Merrill Lynch Initiates marijuana sector coverage, Expects Further M&A


Merrill Lynch Initiates marijuana sector coverage, Expects Further M&A

Since the 2018 legalization of cannabis in Canada, the market seems to have no limits to its expansion. In particular, Mordor Intelligence data shows that the marijuana market was worth $7.7 billion in 2016 but the valuation is astronomic since the turn of 2019. The data anticipates a 37% CAGR such that the valuation of the market by 2023 will hit $65 billion.

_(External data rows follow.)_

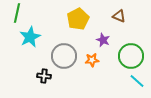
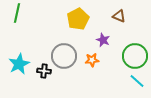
cyan star: moved 11 px left, 27 px down
green circle: moved 4 px right
black cross: moved 5 px up
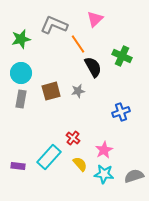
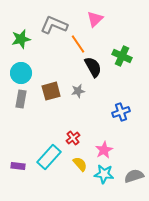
red cross: rotated 16 degrees clockwise
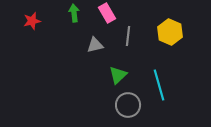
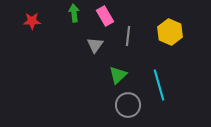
pink rectangle: moved 2 px left, 3 px down
red star: rotated 12 degrees clockwise
gray triangle: rotated 42 degrees counterclockwise
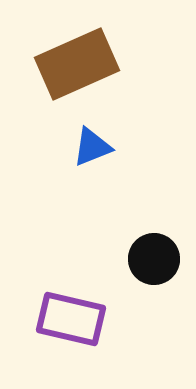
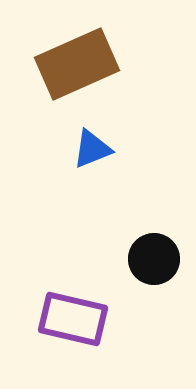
blue triangle: moved 2 px down
purple rectangle: moved 2 px right
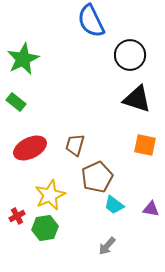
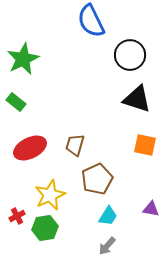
brown pentagon: moved 2 px down
cyan trapezoid: moved 6 px left, 11 px down; rotated 95 degrees counterclockwise
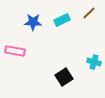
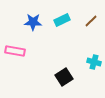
brown line: moved 2 px right, 8 px down
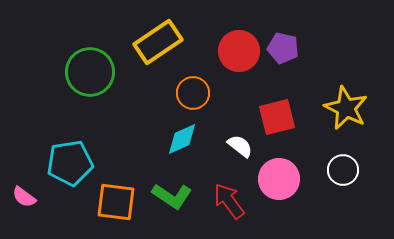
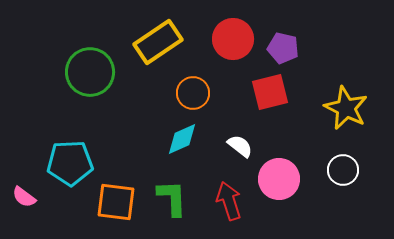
red circle: moved 6 px left, 12 px up
red square: moved 7 px left, 25 px up
cyan pentagon: rotated 6 degrees clockwise
green L-shape: moved 2 px down; rotated 126 degrees counterclockwise
red arrow: rotated 18 degrees clockwise
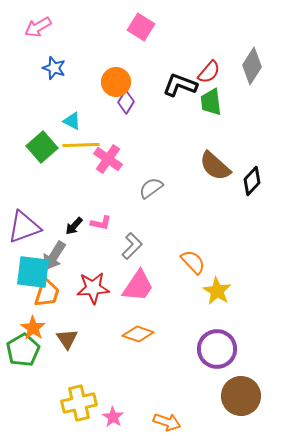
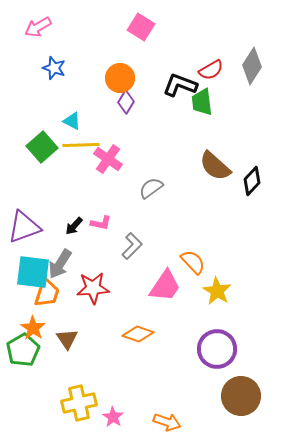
red semicircle: moved 2 px right, 2 px up; rotated 20 degrees clockwise
orange circle: moved 4 px right, 4 px up
green trapezoid: moved 9 px left
gray arrow: moved 6 px right, 8 px down
pink trapezoid: moved 27 px right
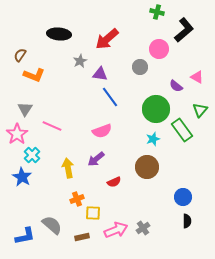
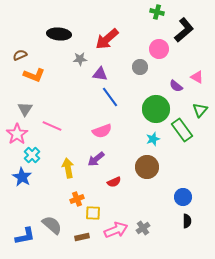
brown semicircle: rotated 32 degrees clockwise
gray star: moved 2 px up; rotated 24 degrees clockwise
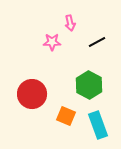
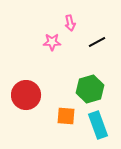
green hexagon: moved 1 px right, 4 px down; rotated 16 degrees clockwise
red circle: moved 6 px left, 1 px down
orange square: rotated 18 degrees counterclockwise
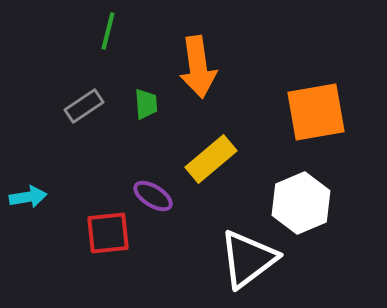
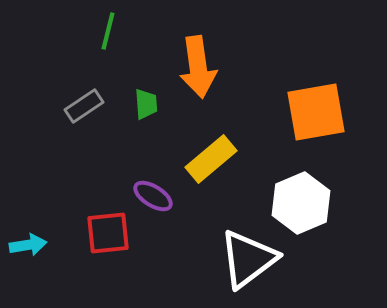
cyan arrow: moved 48 px down
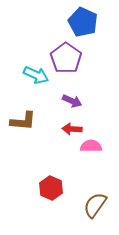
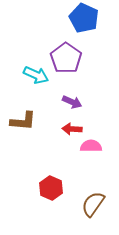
blue pentagon: moved 1 px right, 4 px up
purple arrow: moved 1 px down
brown semicircle: moved 2 px left, 1 px up
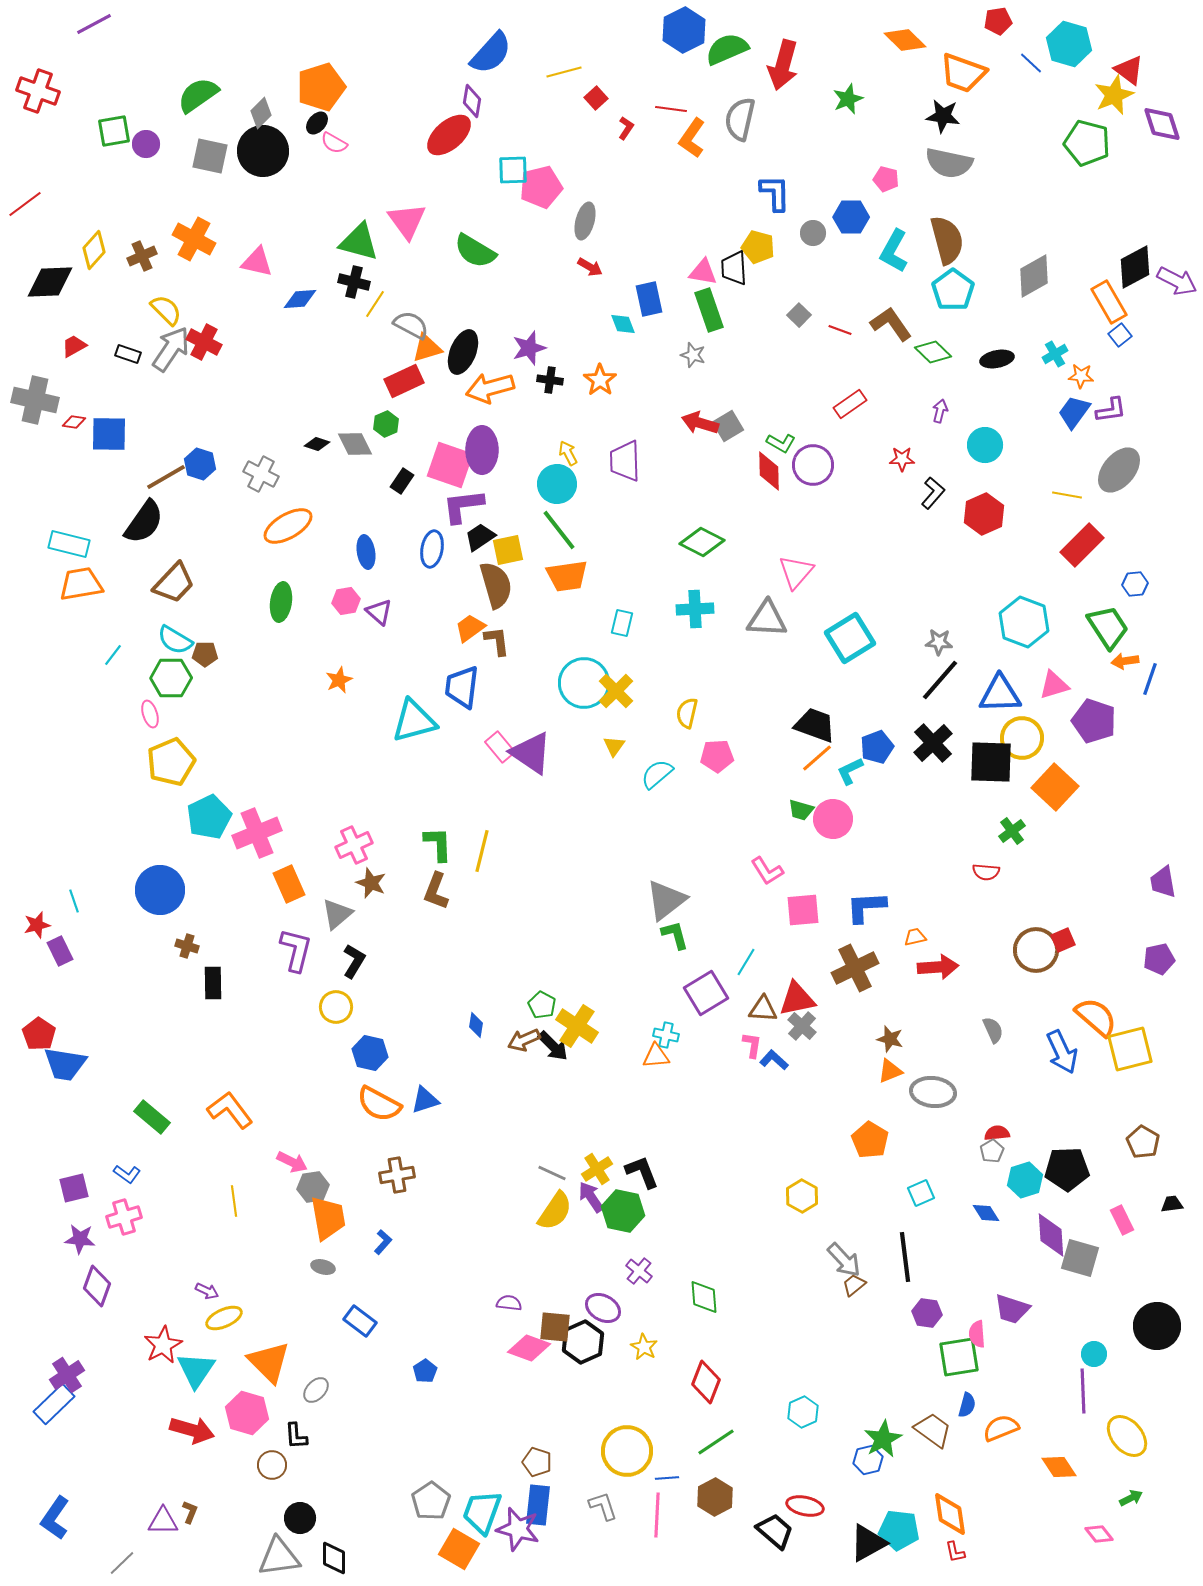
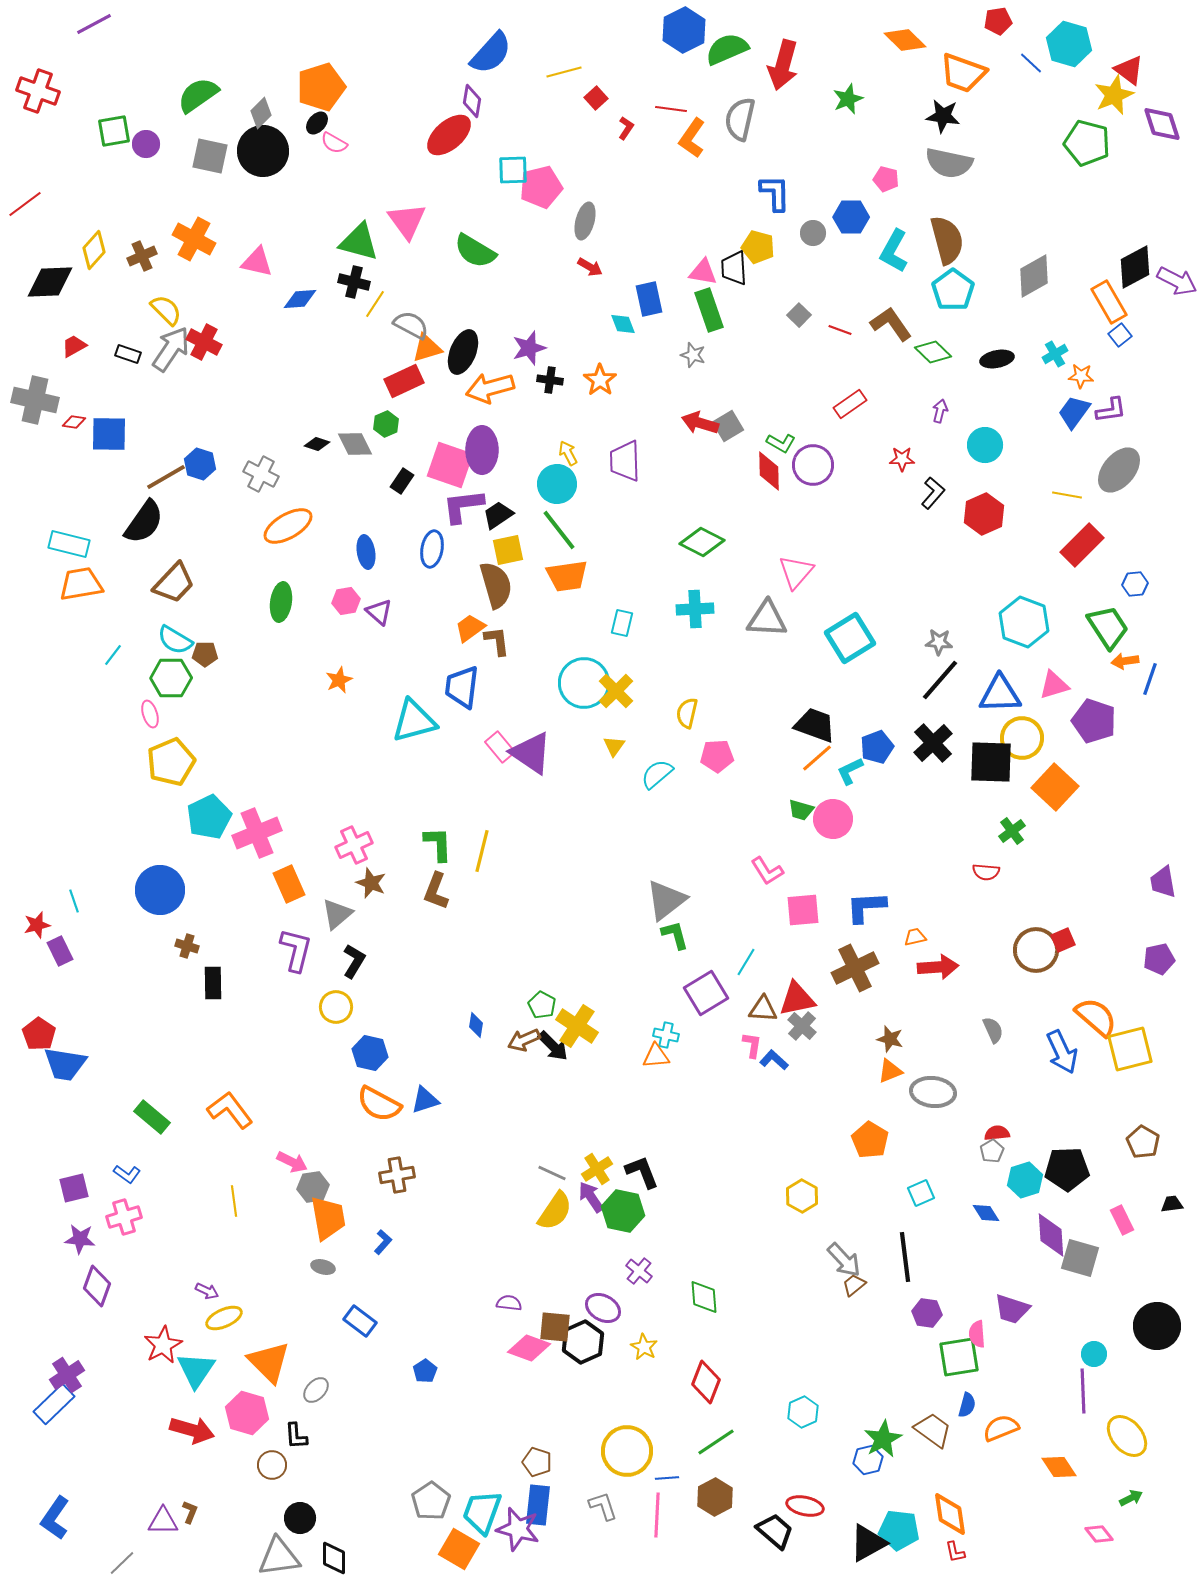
black trapezoid at (480, 537): moved 18 px right, 22 px up
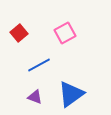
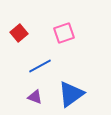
pink square: moved 1 px left; rotated 10 degrees clockwise
blue line: moved 1 px right, 1 px down
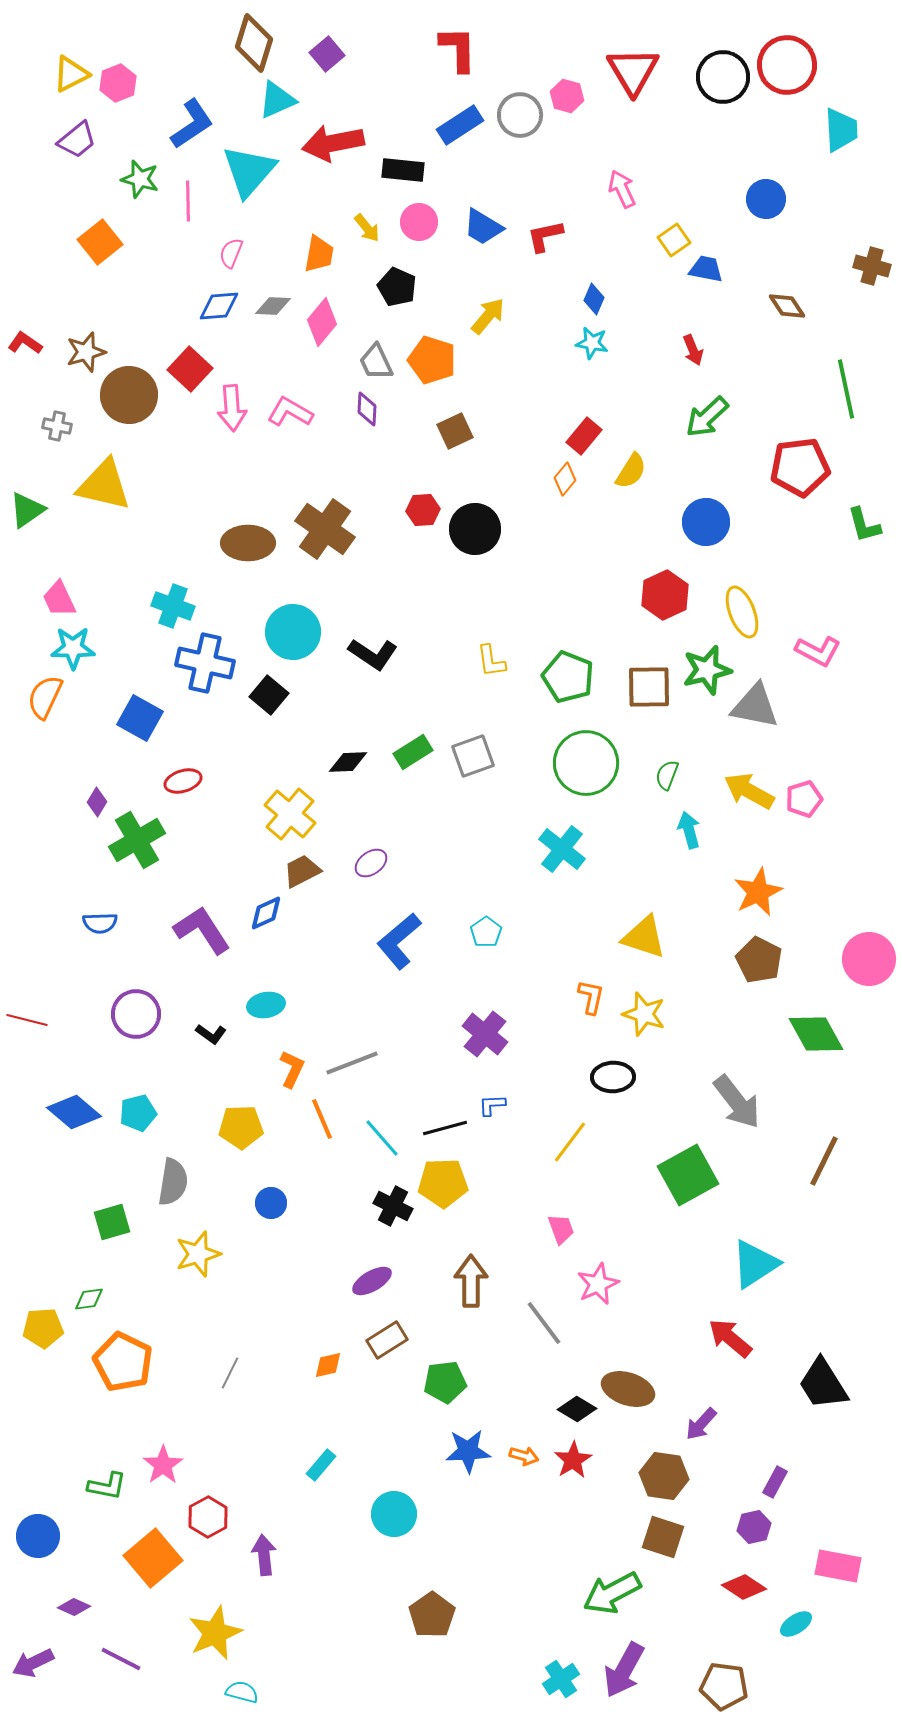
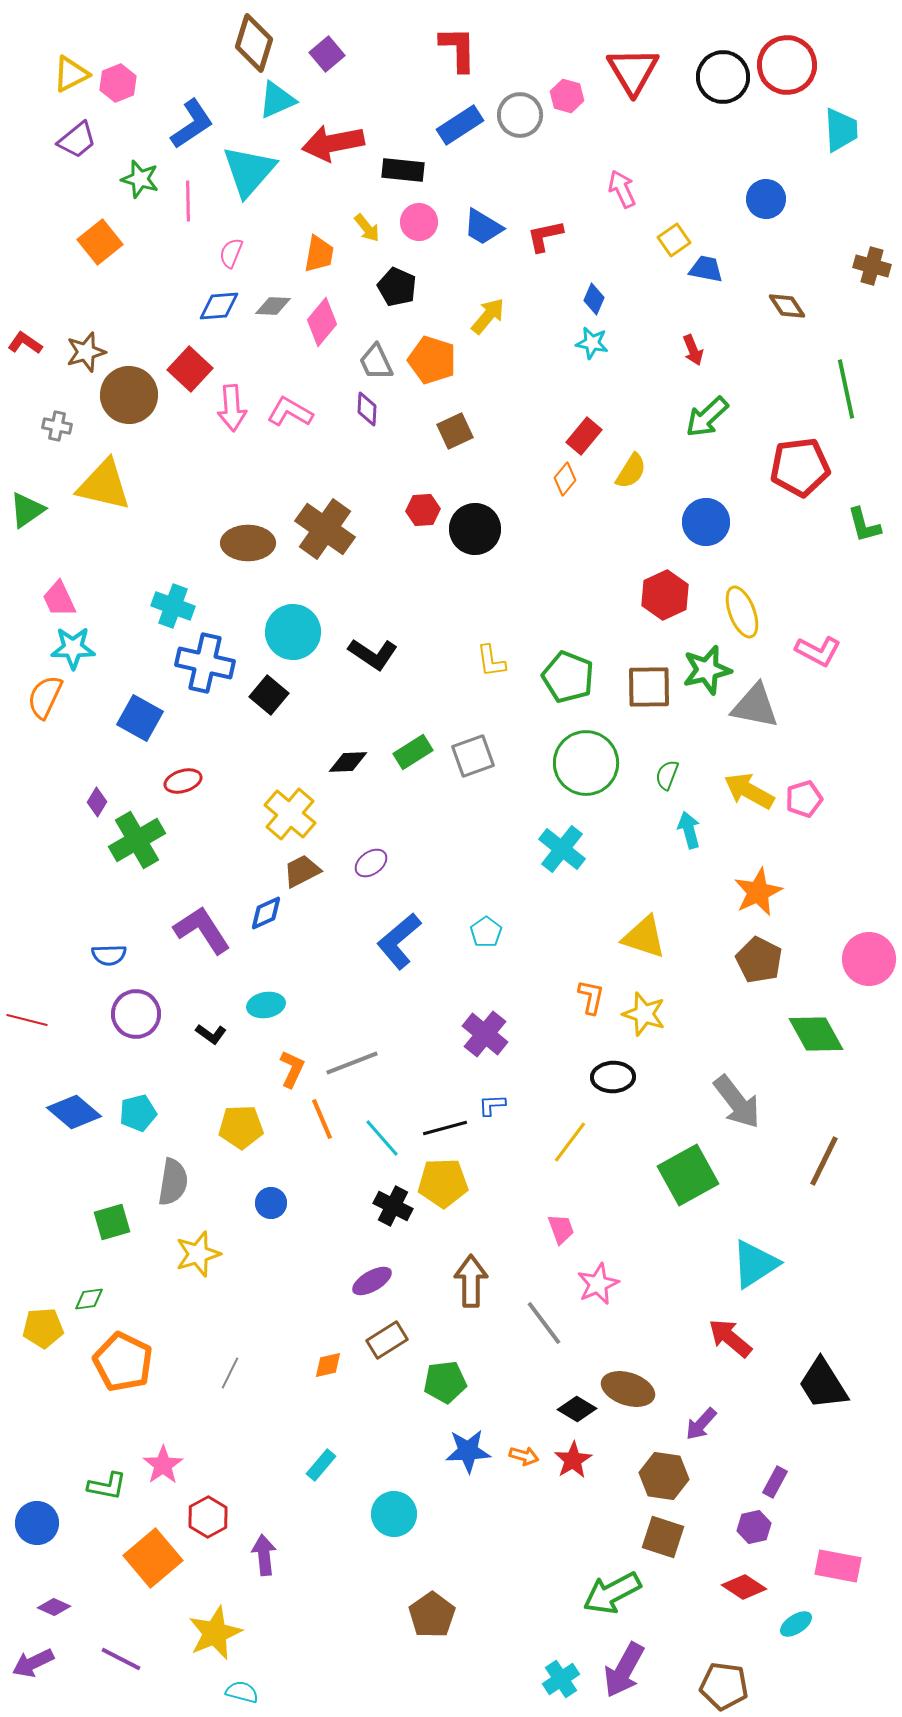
blue semicircle at (100, 923): moved 9 px right, 32 px down
blue circle at (38, 1536): moved 1 px left, 13 px up
purple diamond at (74, 1607): moved 20 px left
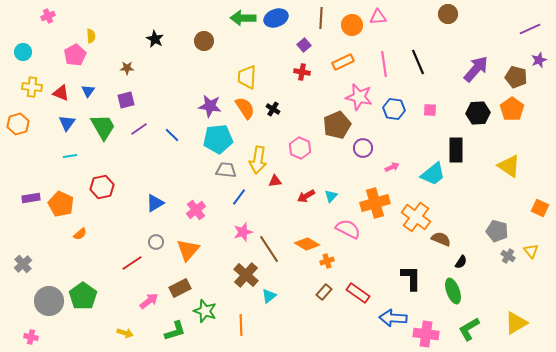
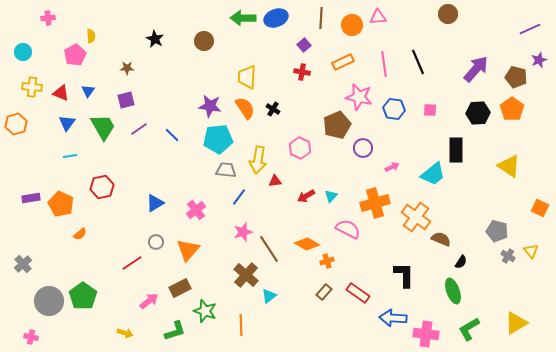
pink cross at (48, 16): moved 2 px down; rotated 16 degrees clockwise
orange hexagon at (18, 124): moved 2 px left
black L-shape at (411, 278): moved 7 px left, 3 px up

Mergers could go international

There is a lot of activity in the sector concerning mergers and acquisitions which another report by Merrill Lynch anticipates to spill to the international scene. In particular, an analyst from the bank noted that further expansion of the industry is contingent on key factors which include the possibility of cannabis oversupply in Canada b 2021. The second key factor is the legalization of cannabis in the US on a federal level.

“There are over 50 publicly traded Canadian cannabis licensed producers, far too many for a cannabis market the size of Canada’s, in our view,” according to the report.

To be sure, any of the two factors will have a tremendous effect on the price of the substance going forward. Notably, if the market reaches 2021 without a major policy shift in the US, oversupply in Canada will sink cannabis prices. However, a US federal legalization will expand the market and with it, more space for expansion of the industry.

US legalization of cannabis still farfetched

Unfortunately, the prospect of US legalization is growing dimmer with significant challenges popping up against the California pot market. For starters, California was the first state to allow controlled trade in cannabis in 2016. However, the Proposition 64 which resulted from the controlled legalization allowed businesses to sell cannabis in select cities.

Therefore, when the California Bureau of Cannabis Control said early this year that businesses could deliver marijuana to any location, cities that restrict the trade went to court. The 24 cities want the courts to stop the businesses from delivering cannabis in their jurisdiction and that indicates certain rigidity in marijuana policy which could further delay federal recognition of the industry.